Red Hat presented a vision during today's keynote address at the Red Hat Summit that it believes Ansible can and will be the foundation for enterprise-wide automation. Red Hat, by the way, recently acquired Ansible.
Although the vision appears enticing at first glance, the broad statements about unifying the enterprise data center under Ansible really don't ring true.
What is Ansible?
Ansible describes its technology in the following way:
Ansible is the most popular open source automation tool on GitHub today with more than a quarter million downloads per month. With over 2,400 contributors submitting new modules all the time, rest assured that what you are automating is covered in Ansible already, or will be very soon."
Ansible was founded to provide a new way to think about managing systems and applications that better fit this new world. Historically, management vendors and home-grown scripting solutions were created to manage stacks of software on servers. In contrast, Ansible was created to orchestrate multi-tier applications across clouds. From configuration to deployment to zero-downtime rolling upgrades, Ansible is a single framework that can fully automate today’s modern enteprise apps.
OUR DIFFERENCE
Simple, agentless & powerful. Ansible’s simple, YAML-based automation syntax is quick to learn and easy for the entire organization to adopt. By utilizing SSH (on Linux/Unix) or WinRM & PowerShell (on Windows), Ansible doesn’t require an agent to do its magic. And Ansible does so much more than configuration management… Ansible can deploy apps and orchestrate complex tasks that other systems have a hard time doing.

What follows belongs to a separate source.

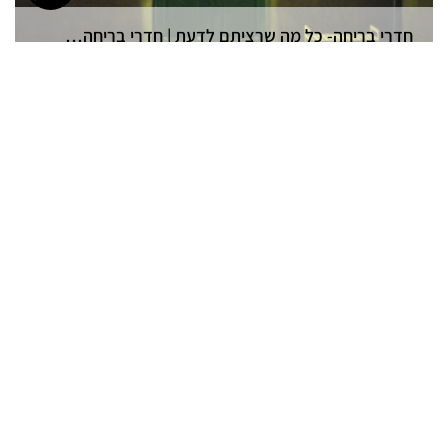
חדרי בריחה- כל מה שרציתם לדעת | חדרי בריחה בקריות
תאריך פרסום: 08/09/2019
חדרי בריחה מחיר | חדרי בריחה בחיפה והקריות
תאריך פרסום: 26/08/2019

Snapshot analysis: Third parties must be involved
While an interesting thought, Ansible, or for that matter any X86-based management and automation platform isn't sufficient to take on the role of enterprise-wide automation and management platform. In a traditional enterprise data center, there are just too many non-X86 platforms and solutions.
Providers of those other platforms, such as mainframes, midrange Unix systems, midrange single vendor system, and other non-X86-based platforms, must be persuaded to do part of the work to integrate their platform with Ansible. Another possibility, but one that wouldn't be supported by the primary supplier, is that the Ansible open source community does the integration work to allow Ansible to provide management and automation of workloads.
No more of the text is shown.